▶ **PROBLEM TO WORK ON**
Lines of the data that contain the word "whether" are the ones to copy.

▶ **EXERCISE INPUTS**
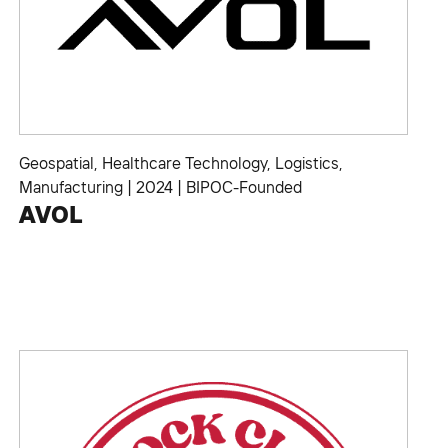
Geospatial
,
Healthcare Technology
,
Logistics
,
Manufacturing
|
2024
|
BIPOC-Founded
AVOL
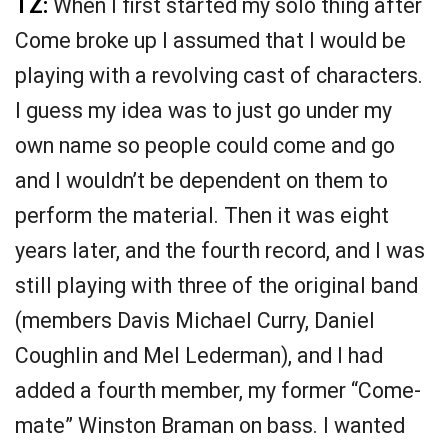
TZ:
When I first started my solo thing after
Come broke up I assumed that I would be
playing with a revolving cast of characters.
I guess my idea was to just go under my
own name so people could come and go
and I wouldn’t be dependent on them to
perform the material. Then it was eight
years later, and the fourth record, and I was
still playing with three of the original band
(members Davis Michael Curry, Daniel
Coughlin and Mel Lederman), and I had
added a fourth member, my former “Come-
mate” Winston Braman on bass. I wanted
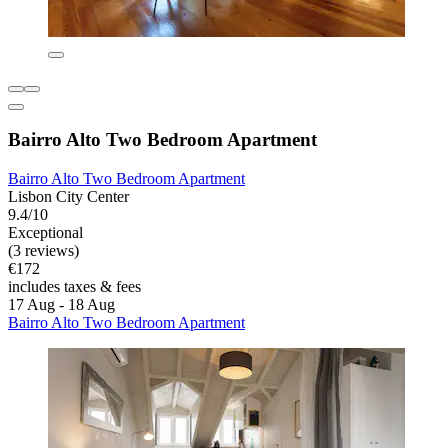
Bairro Alto Two Bedroom Apartment
Bairro Alto Two Bedroom Apartment
Lisbon City Center
9.4/10
Exceptional
(3 reviews)
€172
includes taxes & fees
17 Aug - 18 Aug
Bairro Alto Two Bedroom Apartment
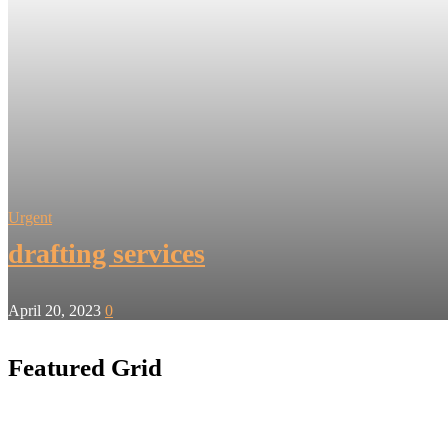
Urgent
drafting services
April 20, 2023
0
Featured Grid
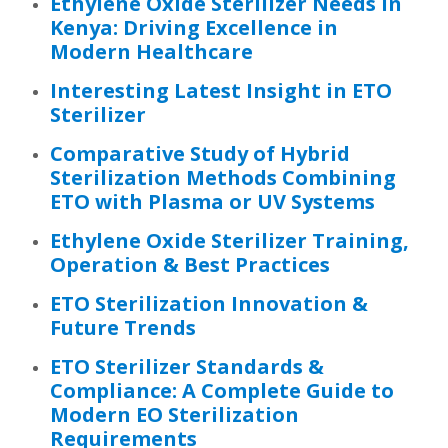
Ethylene Oxide Sterilizer Needs in
Kenya: Driving Excellence in
Modern Healthcare
Interesting Latest Insight in ETO
Sterilizer
Comparative Study of Hybrid
Sterilization Methods Combining
ETO with Plasma or UV Systems
Ethylene Oxide Sterilizer Training,
Operation & Best Practices
ETO Sterilization Innovation &
Future Trends
ETO Sterilizer Standards &
Compliance: A Complete Guide to
Modern EO Sterilization
Requirements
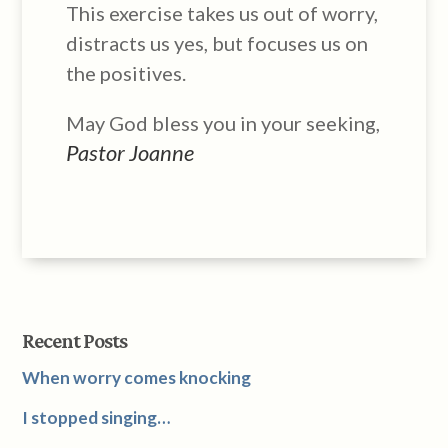
This exercise takes us out of worry,
distracts us yes, but focuses us on
the positives.
May God bless you in your seeking,
Pastor Joanne
Recent Posts
When worry comes knocking
I stopped singing…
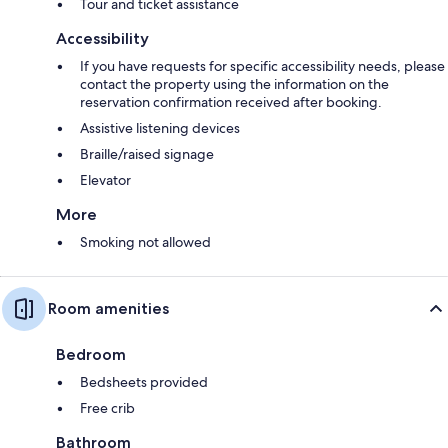
Tour and ticket assistance
Accessibility
If you have requests for specific accessibility needs, please
contact the property using the information on the
reservation confirmation received after booking.
Assistive listening devices
Braille/raised signage
Elevator
More
Smoking not allowed
Room amenities
Bedroom
Bedsheets provided
Free crib
Bathroom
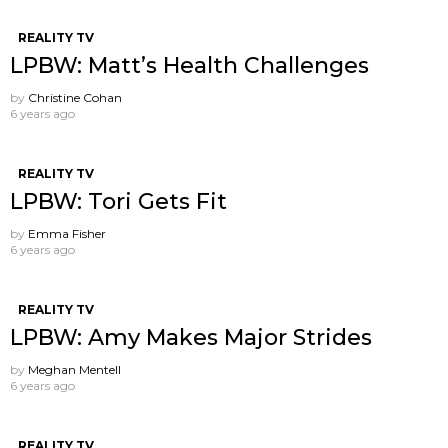
REALITY TV
LPBW: Matt’s Health Challenges
by
Christine Cohan
6 years ago
REALITY TV
LPBW: Tori Gets Fit
by
Emma Fisher
6 years ago
REALITY TV
LPBW: Amy Makes Major Strides
by
Meghan Mentell
6 years ago
REALITY TV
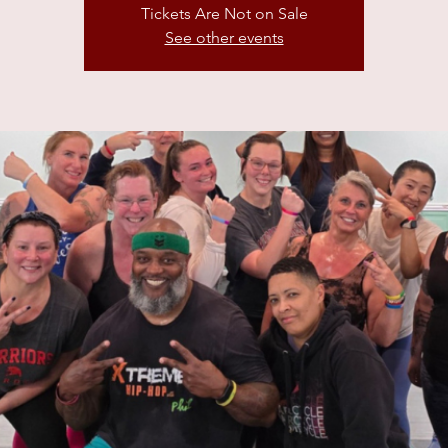
Tickets Are Not on Sale
See other events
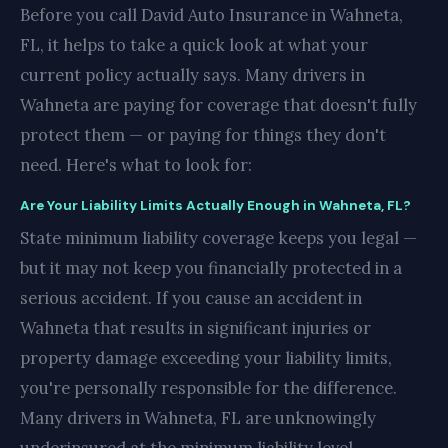
Before you call David Auto Insurance in Wahneta,
FL, it helps to take a quick look at what your
current policy actually says. Many drivers in
Wahneta are paying for coverage that doesn't fully
protect them — or paying for things they don't
need. Here's what to look for:
Are Your Liability Limits Actually Enough in Wahneta, FL?
State minimum liability coverage keeps you legal —
but it may not keep you financially protected in a
serious accident. If you cause an accident in
Wahneta that results in significant injuries or
property damage exceeding your liability limits,
you're personally responsible for the difference.
Many drivers in Wahneta, FL are unknowingly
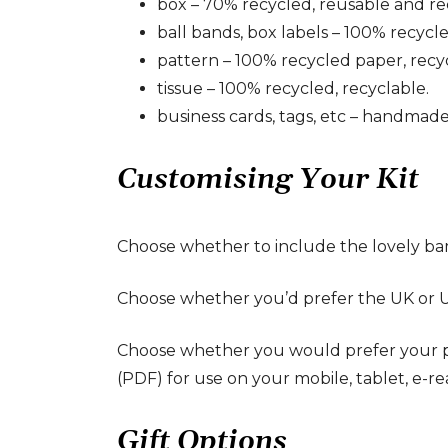
box – 70% recycled, reusable and re
ball bands, box labels – 100% recycl
pattern – 100% recycled paper, recy
tissue – 100% recycled, recyclable.
business cards, tags, etc – handmade
Customising Your Kit
Choose whether to include the lovely bamb
Choose whether you’d prefer the UK or US 
Choose whether you would prefer your patt
(PDF) for use on your mobile, tablet, e-re
Gift Options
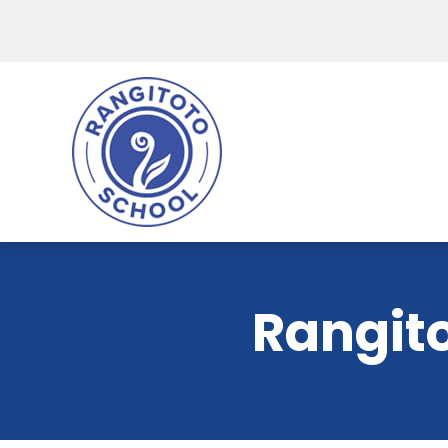
Rangito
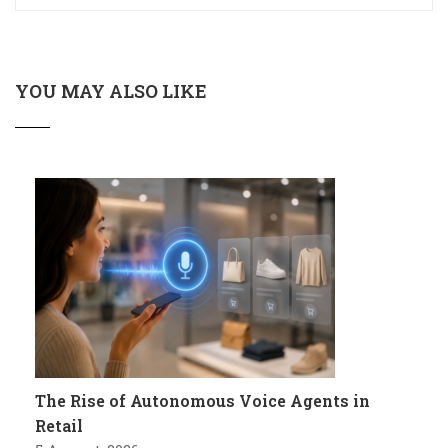
YOU MAY ALSO LIKE
The Rise of Autonomous Voice Agents in
Retail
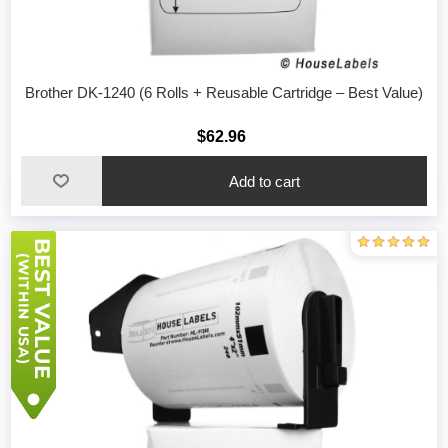
Brother DK-1240 (6 Rolls + Reusable Cartridge – Best Value)
$62.96
Add to cart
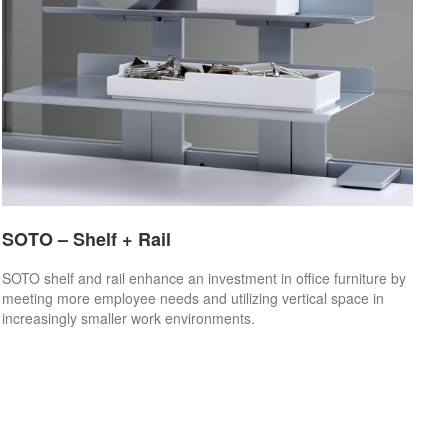
SOTO – Shelf + Rail
SOTO shelf and rail enhance an investment in office furniture by
meeting more employee needs and utilizing vertical space in
increasingly smaller work environments.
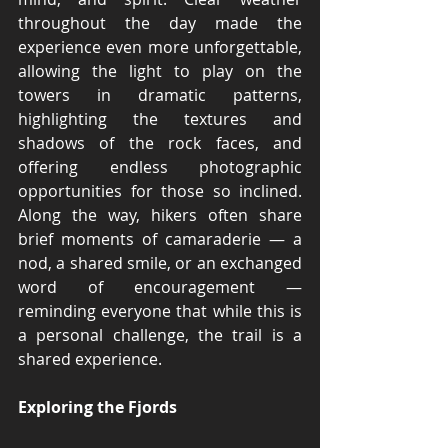
throughout the day made the 
experience even more unforgettable, 
allowing the light to play on the 
towers in dramatic patterns, 
highlighting the textures and 
shadows of the rock faces, and 
offering endless photographic 
opportunities for those so inclined. 
Along the way, hikers often share 
brief moments of camaraderie — a 
nod, a shared smile, or an exchanged 
word of encouragement — 
reminding everyone that while this is 
a personal challenge, the trail is a 
shared experience.
Exploring the Fjords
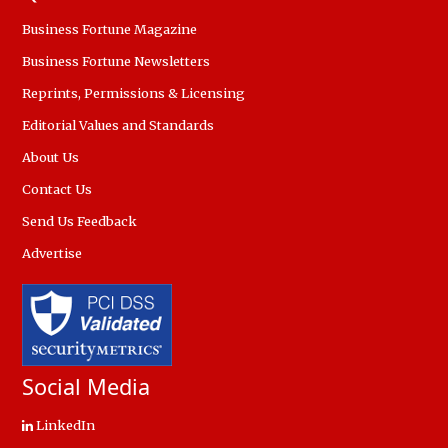
Business Fortune Magazine
Business Fortune Newsletters
Reprints, Permissions & Licensing
Editorial Values and Standards
About Us
Contact Us
Send Us Feedback
Advertise
Social Media
LinkedIn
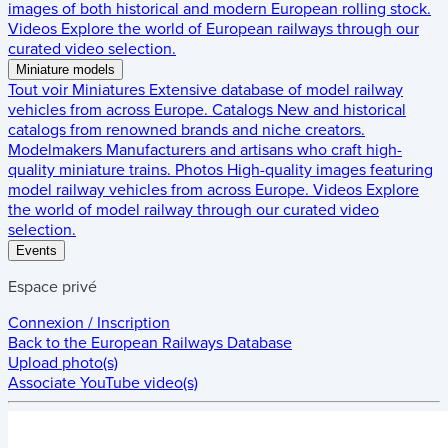
images of both historical and modern European rolling stock.
Videos
Explore the world of European railways through our
curated video selection.
Miniature models
Tout voir
Miniatures
Extensive database of model railway
vehicles from across Europe.
Catalogs
New and historical
catalogs from renowned brands and niche creators.
Modelmakers
Manufacturers and artisans who craft high-
quality miniature trains.
Photos
High-quality images featuring
model railway vehicles from across Europe.
Videos
Explore
the world of model railway through our curated video
selection.
Events
Espace privé
Connexion / Inscription
Back to the
European Railways Database
Upload photo(s)
Associate YouTube video(s)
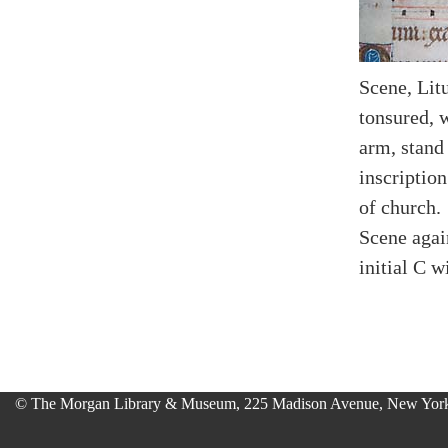
Scene, Litu
tonsured, 
arm, stand
inscription
of church.
Scene agai
initial C w
© The Morgan Library & Museum, 225 Madison Avenue, New York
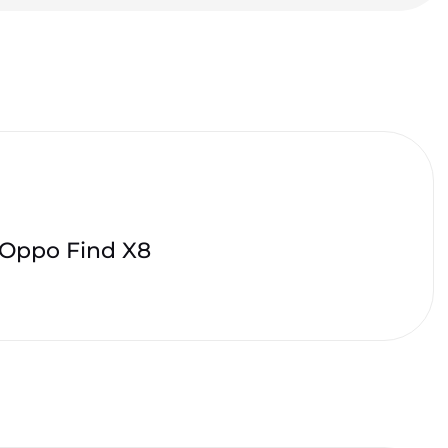
Oppo Find X8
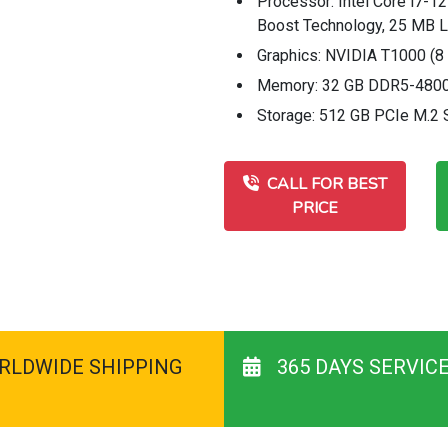
Processor: Intel Core i7-12
Boost Technology, 25 MB L3
Graphics: NVIDIA T1000 (
Memory: 32 GB DDR5-4800
Storage: 512 GB PCIe M.2
CALL FOR BEST
PRICE
RLDWIDE SHIPPING
365 DAYS SERVIC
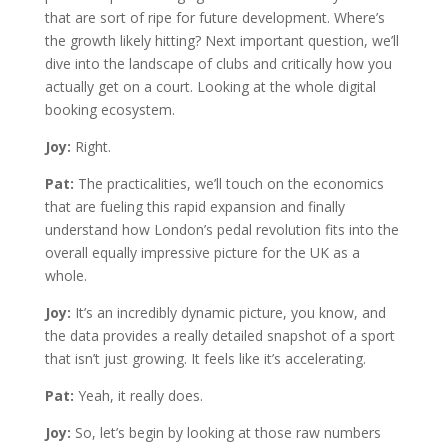
that are sort of ripe for future development. Where’s
the growth likely hitting? Next important question, we’ll
dive into the landscape of clubs and critically how you
actually get on a court. Looking at the whole digital
booking ecosystem.
Joy:
Right.
Pat:
The practicalities, we’ll touch on the economics
that are fueling this rapid expansion and finally
understand how London’s pedal revolution fits into the
overall equally impressive picture for the UK as a
whole.
Joy:
It’s an incredibly dynamic picture, you know, and
the data provides a really detailed snapshot of a sport
that isn’t just growing. It feels like it’s accelerating.
Pat:
Yeah, it really does.
Joy:
So, let’s begin by looking at those raw numbers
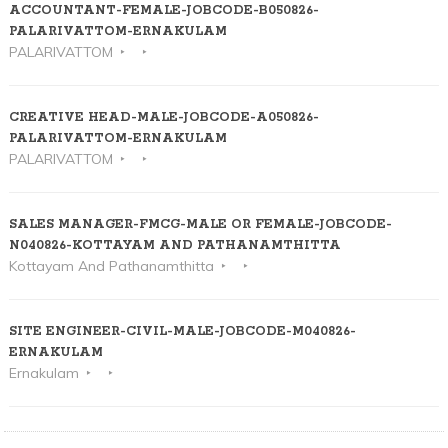
ACCOUNTANT-FEMALE-JOBCODE-B050826-
PALARIVATTOM-ERNAKULAM
PALARIVATTOM
CREATIVE HEAD-MALE-JOBCODE-A050826-
PALARIVATTOM-ERNAKULAM
PALARIVATTOM
SALES MANAGER-FMCG-MALE OR FEMALE-JOBCODE-
N040826-KOTTAYAM AND PATHANAMTHITTA
Kottayam And Pathanamthitta
SITE ENGINEER-CIVIL-MALE-JOBCODE-M040826-
ERNAKULAM
Ernakulam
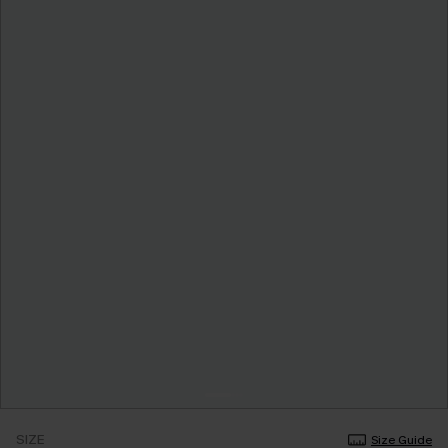
SIZE
Size Guide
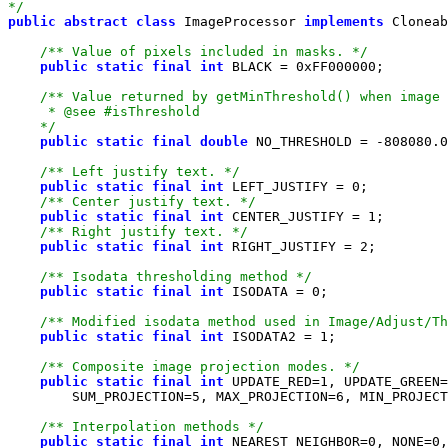
*/
public
abstract
class
 ImageProcessor 
implements
/** Value of pixels included in masks. */
public
static
final
int
 BLACK = 
0xFF000000
    */
public
static
final
double
 NO_THRESHOLD = -
808080.0
/** Left justify text. */
public
static
final
int
 LEFT_JUSTIFY = 
0
/** Center justify text. */
public
static
final
int
 CENTER_JUSTIFY = 
1
/** Right justify text. */
public
static
final
int
 RIGHT_JUSTIFY = 
2
/** Isodata thresholding method */
public
static
final
int
 ISODATA = 
0
/** Modified isodata method used in Image/Adjust/Th
public
static
final
int
 ISODATA2 = 
1
/** Composite image projection modes. */
public
static
final
int
 UPDATE_RED=
1
, UPDATE_GREEN=
        SUM_PROJECTION=
5
, MAX_PROJECTION=
6
, MIN_PROJECT
/** Interpolation methods */
public
static
final
int
 NEAREST_NEIGHBOR=
0
, NONE=
0
,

▶ **ANSWER SECTION**
Choose whether to include the lovely bamb
Choose whether you’d prefer the UK or US 
Choose whether you would prefer your patt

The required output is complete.